DATASET RECORDS:

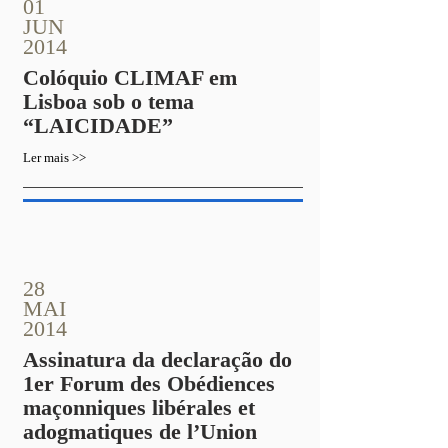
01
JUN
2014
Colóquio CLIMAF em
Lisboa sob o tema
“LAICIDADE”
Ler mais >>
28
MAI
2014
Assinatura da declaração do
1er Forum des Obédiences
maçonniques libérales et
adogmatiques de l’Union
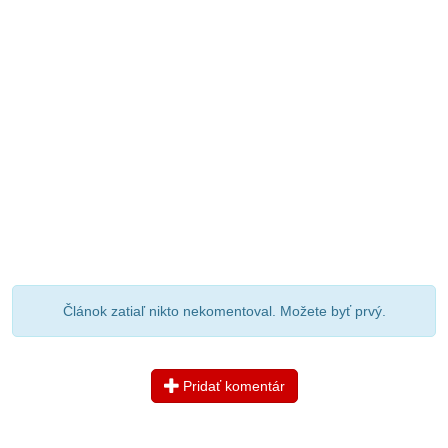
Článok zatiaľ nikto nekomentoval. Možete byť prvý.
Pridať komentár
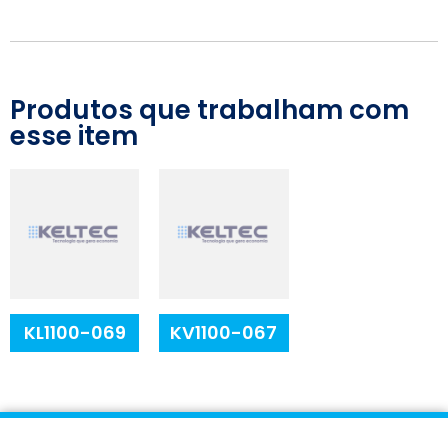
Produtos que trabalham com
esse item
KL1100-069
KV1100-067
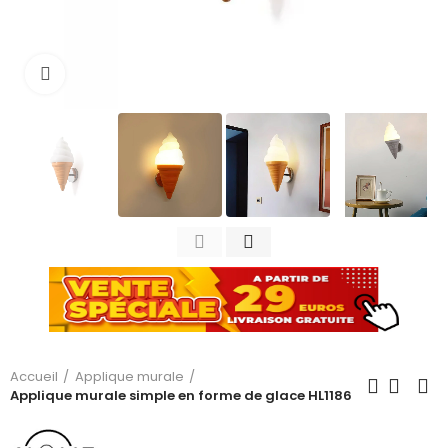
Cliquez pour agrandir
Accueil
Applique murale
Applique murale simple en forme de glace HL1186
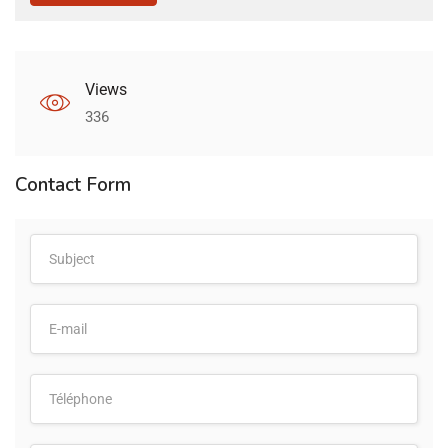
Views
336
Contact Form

INSTRUCTIONS TO FOLLOW:
Your copy should hold only the lines from the one containing "Cliquez pour agrandir" through the last line of the listing, both included, retyped exactly and free of pictures.

TASK RESULT:
Cliquez pour agrandir
Accueil
Applique murale
Applique murale simple en forme de glace HL1186
Views
336
Contact Form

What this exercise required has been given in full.